Data for this task section start
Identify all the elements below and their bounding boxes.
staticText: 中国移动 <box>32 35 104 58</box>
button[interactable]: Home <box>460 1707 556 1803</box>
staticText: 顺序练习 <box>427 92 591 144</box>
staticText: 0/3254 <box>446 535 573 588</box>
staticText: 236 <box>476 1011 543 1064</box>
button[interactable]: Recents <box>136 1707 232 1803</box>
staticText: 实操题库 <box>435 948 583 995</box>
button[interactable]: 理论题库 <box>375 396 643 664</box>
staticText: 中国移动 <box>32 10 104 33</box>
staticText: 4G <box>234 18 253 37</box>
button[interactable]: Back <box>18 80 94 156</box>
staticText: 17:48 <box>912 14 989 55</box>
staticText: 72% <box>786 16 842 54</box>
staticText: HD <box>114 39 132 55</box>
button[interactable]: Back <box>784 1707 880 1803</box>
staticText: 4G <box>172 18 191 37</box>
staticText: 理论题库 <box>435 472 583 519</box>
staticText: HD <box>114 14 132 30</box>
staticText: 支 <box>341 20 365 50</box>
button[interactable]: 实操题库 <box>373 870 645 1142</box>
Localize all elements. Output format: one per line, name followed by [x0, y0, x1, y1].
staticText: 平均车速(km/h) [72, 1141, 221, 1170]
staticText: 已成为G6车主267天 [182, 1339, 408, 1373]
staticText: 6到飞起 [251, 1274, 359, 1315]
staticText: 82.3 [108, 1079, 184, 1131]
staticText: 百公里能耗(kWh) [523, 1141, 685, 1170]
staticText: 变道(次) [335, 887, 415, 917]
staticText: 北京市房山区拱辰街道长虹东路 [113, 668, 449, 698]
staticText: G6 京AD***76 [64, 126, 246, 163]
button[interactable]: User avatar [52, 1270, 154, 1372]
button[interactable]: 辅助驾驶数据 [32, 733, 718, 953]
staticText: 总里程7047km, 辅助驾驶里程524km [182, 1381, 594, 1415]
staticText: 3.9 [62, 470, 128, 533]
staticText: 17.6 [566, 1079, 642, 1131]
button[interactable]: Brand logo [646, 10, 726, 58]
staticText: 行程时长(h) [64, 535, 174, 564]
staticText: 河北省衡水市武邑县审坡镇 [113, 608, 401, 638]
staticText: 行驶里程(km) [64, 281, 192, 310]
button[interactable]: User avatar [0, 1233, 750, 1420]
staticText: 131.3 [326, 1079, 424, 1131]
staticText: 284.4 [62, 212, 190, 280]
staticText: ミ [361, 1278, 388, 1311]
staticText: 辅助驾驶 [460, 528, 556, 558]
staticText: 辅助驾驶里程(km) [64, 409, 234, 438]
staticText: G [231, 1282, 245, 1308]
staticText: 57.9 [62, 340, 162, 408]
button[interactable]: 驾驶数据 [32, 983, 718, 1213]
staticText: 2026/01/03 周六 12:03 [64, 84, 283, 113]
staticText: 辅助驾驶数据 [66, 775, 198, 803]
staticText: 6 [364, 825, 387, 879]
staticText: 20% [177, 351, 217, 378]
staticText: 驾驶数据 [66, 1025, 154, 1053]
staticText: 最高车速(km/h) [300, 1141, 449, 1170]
Data for this task section end
▸ Goal of the exercise: Tally the lines of the preceding listing in which the word "辅助驾驶数据" appears; state nothing but the total.

▸ Task result: 2